■ **Work required**: Go through the material line by line. Say how many lines contain the word "Causes", and give nothing more.

■ **Material supplied**:
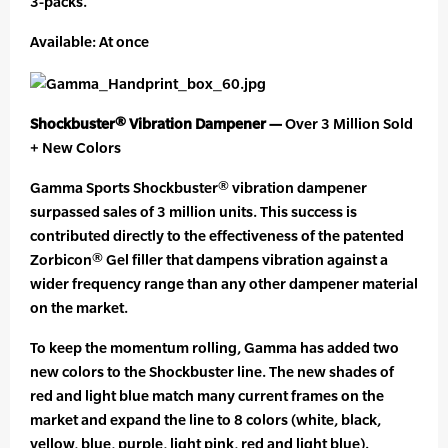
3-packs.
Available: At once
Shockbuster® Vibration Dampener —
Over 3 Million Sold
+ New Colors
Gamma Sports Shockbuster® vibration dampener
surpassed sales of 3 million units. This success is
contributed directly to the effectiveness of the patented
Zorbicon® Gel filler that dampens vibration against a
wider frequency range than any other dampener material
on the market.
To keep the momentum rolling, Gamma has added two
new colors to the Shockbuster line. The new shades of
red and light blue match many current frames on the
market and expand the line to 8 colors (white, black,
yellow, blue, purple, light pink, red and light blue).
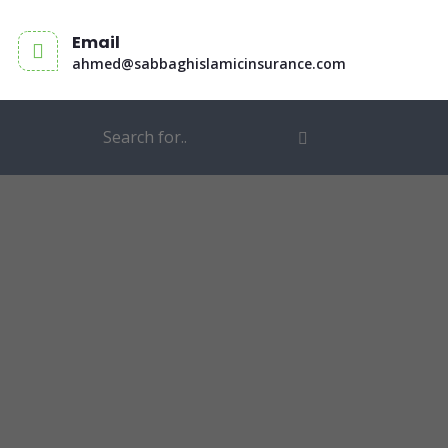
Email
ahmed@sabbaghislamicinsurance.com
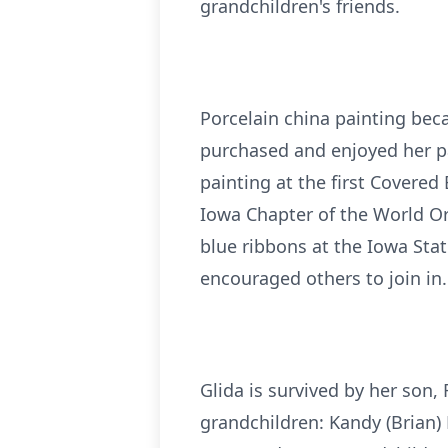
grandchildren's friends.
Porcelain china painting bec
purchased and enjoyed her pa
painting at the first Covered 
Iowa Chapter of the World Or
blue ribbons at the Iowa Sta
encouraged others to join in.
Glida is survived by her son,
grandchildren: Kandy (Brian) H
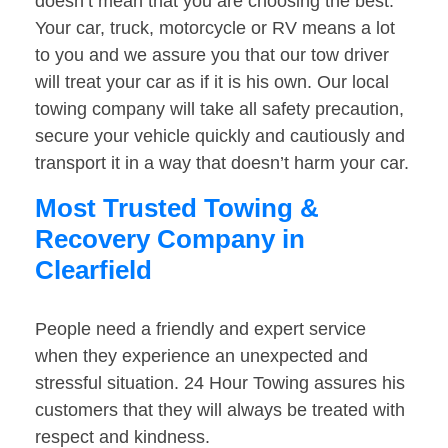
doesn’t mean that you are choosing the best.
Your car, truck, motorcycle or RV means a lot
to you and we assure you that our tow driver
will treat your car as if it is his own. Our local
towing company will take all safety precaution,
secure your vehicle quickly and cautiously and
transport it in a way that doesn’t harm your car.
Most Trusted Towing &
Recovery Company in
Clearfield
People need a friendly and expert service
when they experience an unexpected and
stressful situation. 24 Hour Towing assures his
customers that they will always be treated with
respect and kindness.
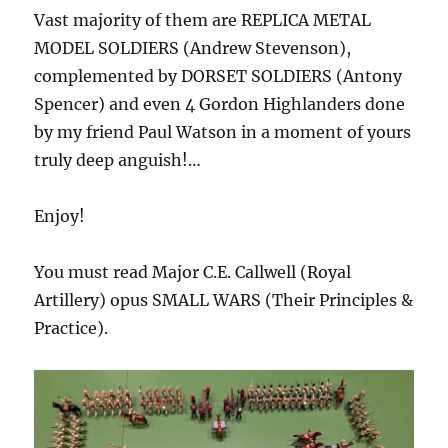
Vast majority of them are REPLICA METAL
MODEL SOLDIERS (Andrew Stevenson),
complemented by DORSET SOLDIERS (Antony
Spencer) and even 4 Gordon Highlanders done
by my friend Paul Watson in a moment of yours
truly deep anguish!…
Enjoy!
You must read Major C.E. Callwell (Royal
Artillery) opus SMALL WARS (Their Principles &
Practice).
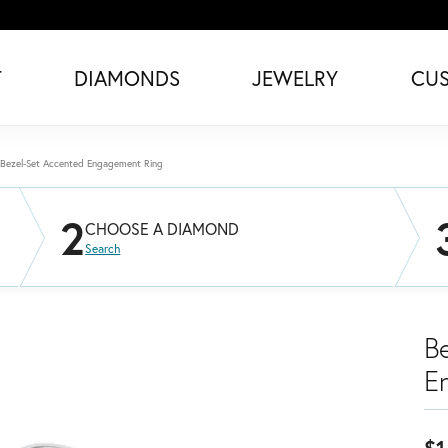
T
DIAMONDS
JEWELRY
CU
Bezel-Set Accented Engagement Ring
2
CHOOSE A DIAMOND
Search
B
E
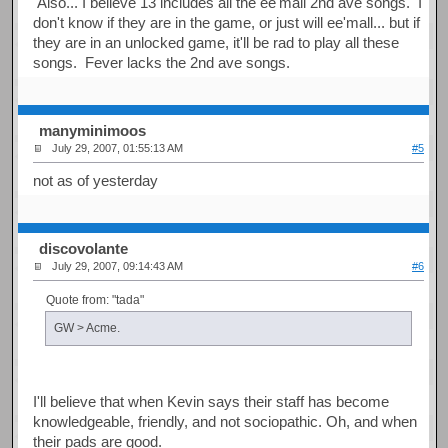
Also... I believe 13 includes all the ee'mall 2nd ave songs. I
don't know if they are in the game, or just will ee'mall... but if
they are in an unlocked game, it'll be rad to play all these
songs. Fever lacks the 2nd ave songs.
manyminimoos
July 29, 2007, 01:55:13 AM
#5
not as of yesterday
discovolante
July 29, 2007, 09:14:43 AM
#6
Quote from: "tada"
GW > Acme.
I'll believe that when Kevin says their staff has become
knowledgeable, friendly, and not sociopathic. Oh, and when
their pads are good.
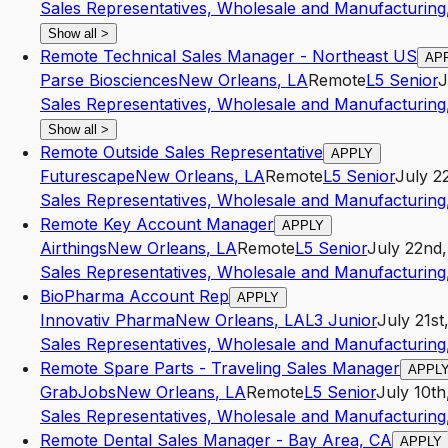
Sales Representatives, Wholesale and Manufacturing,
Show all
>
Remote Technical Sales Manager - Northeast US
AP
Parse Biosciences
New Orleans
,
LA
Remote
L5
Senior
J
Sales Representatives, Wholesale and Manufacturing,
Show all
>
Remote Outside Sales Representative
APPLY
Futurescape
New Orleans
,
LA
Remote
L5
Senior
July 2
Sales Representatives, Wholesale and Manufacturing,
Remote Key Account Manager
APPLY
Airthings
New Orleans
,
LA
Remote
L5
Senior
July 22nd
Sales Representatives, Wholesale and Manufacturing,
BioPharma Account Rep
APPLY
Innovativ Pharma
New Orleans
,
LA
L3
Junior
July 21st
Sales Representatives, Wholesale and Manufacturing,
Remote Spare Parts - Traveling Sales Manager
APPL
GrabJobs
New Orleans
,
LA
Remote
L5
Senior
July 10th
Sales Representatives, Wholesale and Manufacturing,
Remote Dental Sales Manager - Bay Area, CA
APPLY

...

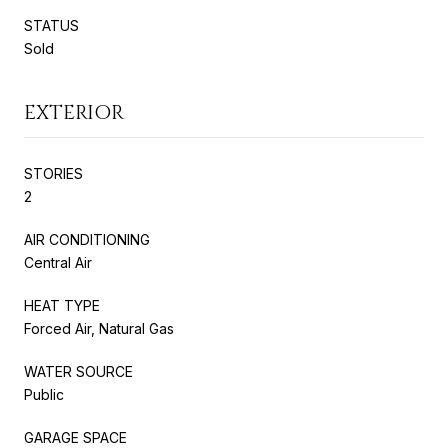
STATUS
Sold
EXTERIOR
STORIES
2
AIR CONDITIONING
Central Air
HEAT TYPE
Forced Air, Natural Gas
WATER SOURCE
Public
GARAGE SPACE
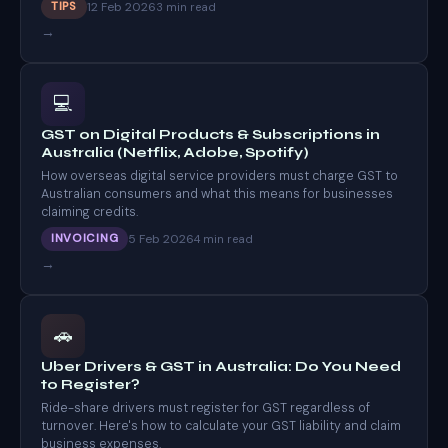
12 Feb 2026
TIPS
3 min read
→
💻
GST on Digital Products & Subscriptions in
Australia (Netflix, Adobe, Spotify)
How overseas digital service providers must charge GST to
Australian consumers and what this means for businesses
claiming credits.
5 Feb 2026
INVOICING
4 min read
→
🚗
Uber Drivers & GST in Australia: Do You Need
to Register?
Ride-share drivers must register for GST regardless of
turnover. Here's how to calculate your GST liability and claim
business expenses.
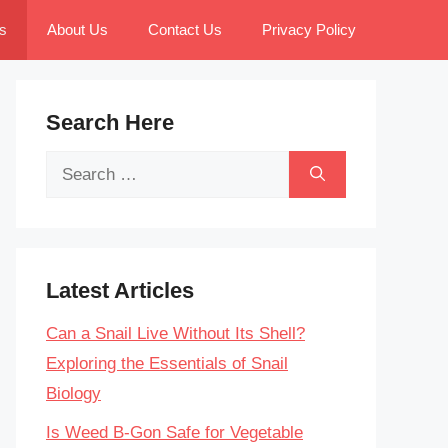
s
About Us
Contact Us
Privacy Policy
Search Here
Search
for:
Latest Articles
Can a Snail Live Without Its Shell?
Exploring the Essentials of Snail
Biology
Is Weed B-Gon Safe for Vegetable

==

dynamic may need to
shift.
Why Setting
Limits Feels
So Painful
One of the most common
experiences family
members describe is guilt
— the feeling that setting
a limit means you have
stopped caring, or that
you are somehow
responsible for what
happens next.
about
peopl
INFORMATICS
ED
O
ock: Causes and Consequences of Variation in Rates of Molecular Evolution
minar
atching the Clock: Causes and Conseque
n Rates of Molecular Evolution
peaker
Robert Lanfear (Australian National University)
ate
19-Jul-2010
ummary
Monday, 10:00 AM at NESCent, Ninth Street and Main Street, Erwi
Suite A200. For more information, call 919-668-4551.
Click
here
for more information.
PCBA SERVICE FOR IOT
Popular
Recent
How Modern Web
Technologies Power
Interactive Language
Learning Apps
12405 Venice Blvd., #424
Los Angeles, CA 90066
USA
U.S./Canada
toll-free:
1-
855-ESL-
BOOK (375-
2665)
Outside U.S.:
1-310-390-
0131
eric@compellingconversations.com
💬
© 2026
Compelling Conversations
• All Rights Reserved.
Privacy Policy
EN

■ **Solution**: 2